Jazz fest hits a sour note
Regulars miss comfort of Piedmont Park, more well-known performers.


The Atlanta Journal-Constitution
Published on: 05/25/08

Dallas Childs, a veteran of Atlanta jazz festivals, wasn't happy Saturday, despite the Budweiser within easy reach of his chair parked in the middle of Woodruff Park.

"I would have preferred Piedmont Park," Childs said, referring to the previous location for the Memorial Day weekend Atlanta Jazz Festival. "I'll come all three days [of the festival], but I'm not totally happy. If they have it here next year ... I won't come back."

Childs, 43, and his buddy, jazz festival first-timer John Murray, set up about an hour before the music began at 2 p.m., with a clear view of the stage on the other side of Auburn Avenue.

Childs, with his bare feet propped up on a cooler, was disappointed that the crowds were smaller, shade was at a premium and grilling was no longer allowed.

Other fans, too, weren't happy with leaving Piedmont.

"People would cook out, and pitch tents to stay out of the sun, but we can't do that here," said Stacey Taylor of Stone Mountain, who has attended the festival for the past 21 years.

Taylor was sitting in Woodruff in a folding chair with a sun shade on top, listening to the Sandtown Middle School Jazz Band.

Festival hours were shorter —- this year 2-8 p.m. each day as opposed to 11 a.m.-10 p.m. last year. There were fewer, lesser-known performers.

The 31-year-old Jazz Festival attracted more than 200,000 people to Piedmont Park over three days last year. But this year, because of space constraints at Woodruff, attendance is limited to 49,000 total.

And Childs doubts those numbers will come.

"When they [potential festival-goers] see how it's set up, they're going to be frustrated," he said.

This is the second of five major events to convene since they were all banished from Piedmont Park to protect the park's drought-stressed lawn.

Booths ringed the 3.3-acre Woodruff Park on Peachtree at Five Points. Vendors offered purses and sunglasses, fake eyelashes and a chance to register to vote. Water and beer both cost $4, while a soda was $3.

There was plenty of room to move around in the park, even though the venue was much smaller. Saturday's lineup started with the youth jazz band from a middle school in southwest Atlanta and included performers Genetic Drift, Heather Johnson, Rua 6 and Bernard Linnette featuring Charito.

Randal Jenkins followed his routine for 18 previous Atlanta Jazz Festivals. His folding chair was on the front row at the foot of the stage while the youth jazz band played Saturday afternoon, but his perch was on a stretch of asphalt, Auburn Avenue, instead of a patch of green.

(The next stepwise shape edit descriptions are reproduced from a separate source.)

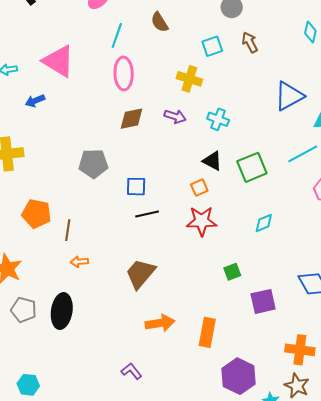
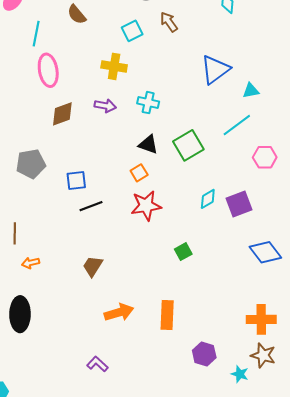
brown trapezoid: (140, 274) -> (93, 266), size x0.7
purple square: (263, 301) -> (239, 204), moved
purple hexagon: (239, 376) -> (204, 354), size x0.7

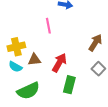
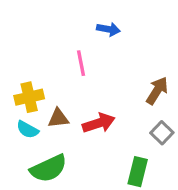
red arrow: (59, 63) -> (99, 123), turned 42
green rectangle: (69, 85) -> (138, 172), moved

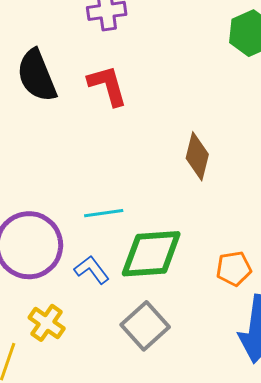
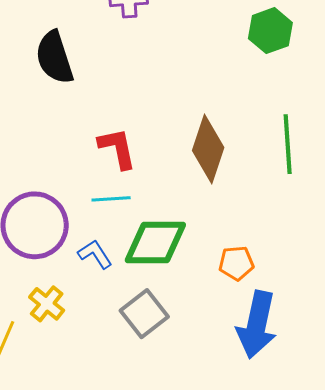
red L-shape: (108, 86) -> (117, 148), moved
brown diamond: (197, 156) -> (208, 149), size x1.4

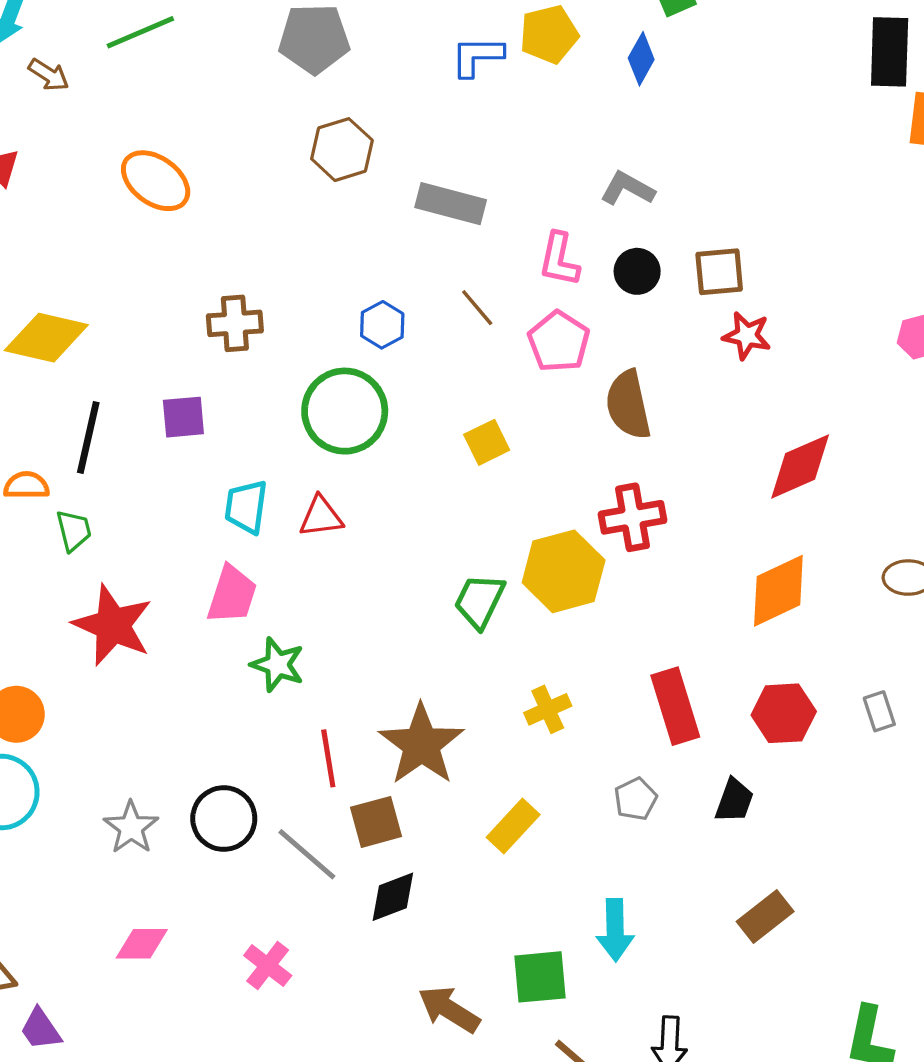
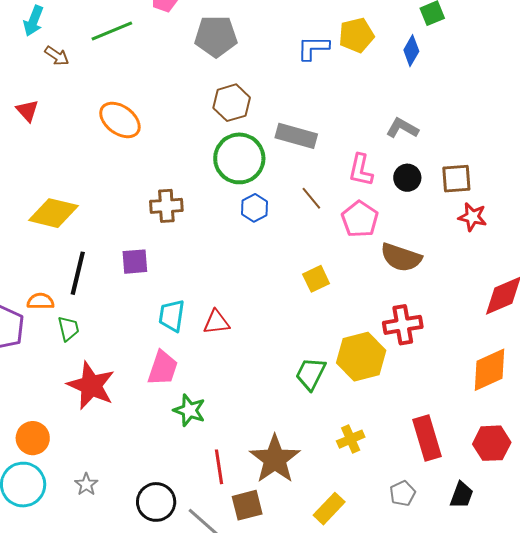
brown semicircle: (628, 405) -> (401, 257), turned -60
green circle: (345, 411) -> (239, 158), moved
gray star: (131, 827) -> (86, 484), moved, size x0.7

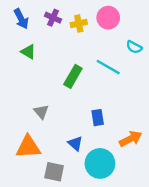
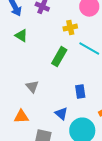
yellow cross: (79, 24) -> (70, 28), moved
orange triangle: (28, 147) -> (21, 117), size x0.7

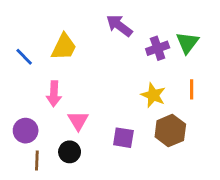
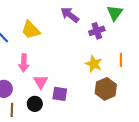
green triangle: (187, 43) -> (115, 13), moved
yellow trapezoid: (64, 47) -> (31, 30), turned 110
purple square: (123, 138) -> (60, 94), moved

"It's different, it's smaller, but it seems OK to me," said Jenkins, 58, a former New York jazzman.

But just a few yards behind him, Wayne and Emilia Dacosta of Peachtree City debated whether they approved of the new location.

"The other one was a little better," Wayne Dacosta said.

"That would be an understatement," his wife said.

Dacosta conceded it was "a little weird" to be listening to jazz from a chair perched on the edge of the sidewalk at Auburn Avenue.

Would they stay until the last performance Saturday by Serenata Band?

"Probably not," said Wayne Decosta. "We'll probably go find a jazz club somewhere."